Gibt es darunter ein Werk, das Sie sich auch jeden Tag aufs Neue anschauen können? Und warum? Genau das zeichnet ja ein Meisterwerk aus. Neuerdings darf man diesen lange verteufelten Begriff wieder benutzen, und ich tue dies eben für solche Bilder, auf die man immer wieder fasziniert zurückkommt. Zu Beginn meines Studiums habe ich einmal befürchtet, dass mit der Professionalisierung der Kunstbetrachtung der Genuss abnehmen könnte. Das Gegenteil ist der Fall. Man liebt das, was man am besten kennt, und will das, was man liebt, immer besser kennenlernen. Mein derzeitiger Favorit in meinem Sammlungsbereich ist ganz klar Bronzinos um 1530 entstandenes „Bildnis einer Dame in Rot“, ein Meisterwerk der Florentiner Malerei des Manierismus. Ich habe es in die Blickachse gehängt, um auch den Blick unserer Besucher darauf zu lenken und sie dafür zu begeistern. Natürlich wird die „Lady in Red“, die nach meinem Wunsch ähnlich wie Botticellis „Simonetta“ in der Außenwahrnehmung zu einer Ikone der Sammlung werden soll, auch in der geplanten Ausstellung eine Hauptrolle spielen.

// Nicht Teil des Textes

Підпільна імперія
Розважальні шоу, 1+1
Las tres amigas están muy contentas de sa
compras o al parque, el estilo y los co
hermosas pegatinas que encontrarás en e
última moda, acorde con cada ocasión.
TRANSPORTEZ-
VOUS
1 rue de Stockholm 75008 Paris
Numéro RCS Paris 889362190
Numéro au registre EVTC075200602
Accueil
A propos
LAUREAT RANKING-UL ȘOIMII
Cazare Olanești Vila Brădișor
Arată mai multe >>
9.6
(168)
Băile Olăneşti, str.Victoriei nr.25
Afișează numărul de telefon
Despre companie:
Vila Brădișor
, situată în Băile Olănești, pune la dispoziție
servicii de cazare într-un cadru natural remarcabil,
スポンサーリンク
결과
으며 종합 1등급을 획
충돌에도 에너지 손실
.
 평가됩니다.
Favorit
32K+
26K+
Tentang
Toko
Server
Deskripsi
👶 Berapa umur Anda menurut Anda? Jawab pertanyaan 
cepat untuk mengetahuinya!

Das Städel Museum ist für Sie kein unbekanntes Haus. Von 2007 bis 2010 waren Sie zunächst wissenschaftlicher Volontär, dann wissenschaftlicher Mitarbeiter in der Altmeisterabteilung des Städel. Wie würden Sie die Entwicklung des Hauses in den Jahren dazwischen beschreiben? In der Tat nimmt man solche Entwicklungen vielleicht am eindringlichsten wahr, wenn man einige Jahre – in meinem Fall knapp vier – anderswo verbracht hat. Jenseits der sichtbaren Veränderungen mit dem Erweiterungsbau und dem gewaltigen Ausbau der Sammlung der Gegenwartskunst fallen mir besonders die vielen Neuerungen in der Infrastruktur des Hauses auf: neue Sammlungsdatenbank, neue Depots, digitale Röntgenanlage… Für die Alten Meister fundamental ist freilich die im Zuge des Umbaus veränderte räumliche Erschließung der Galerie im zweiten Stock mit dem mittleren Zugang und den zentralen Blickachsen. Nur das vertraute Mittagessen in der Städelschule ist erfreulicherweise gänzlich unverändert geblieben.
In welche Richtung würden Sie die Sammlung gerne weiterentwickeln? Das Städel gehört ja zu den nicht mehr sehr zahlreichen Häusern in Deutschland, die überhaupt noch die Möglichkeit haben, die Sammlung maßgeblich zu erweitern. Es geht dabei nie um „ein Bild mehr“, sondern immer darum, mit einer Neuerwerbung einen neuen Akzent in der Sammlung zu setzen, sie anders zu interpretieren, ein neues Licht auch auf die schon vorhandenen Werke zu werfen. Damit sind wir wieder beim „Meisterwerk“. Die größte Lücke der Altmeister-Sammlung liegt sicherlich in der italienischen Malerei des Früh- und Hochbarock, also dem 17. Jahrhundert. Bei den anderen Schulen ist dieses Goldene Zeitalter sehr gut vertreten, etwa bei den Holländern und Flamen, den Deutschen oder den Franzosen. Auch verfügen wir über herausragende Bestände an Italienern des 14. bis 16. sowie des 18. Jahrhunderts. Bei den italienischen Meistern des 17. Jahrhunderts haben wir, ganz typisch für den Geschmack einer bürgerlichen Sammlung, Nachholbedarf. Und dies obwohl das ein großartiges Kapitel Kunstgeschichte ist. Wir arbeiten daran.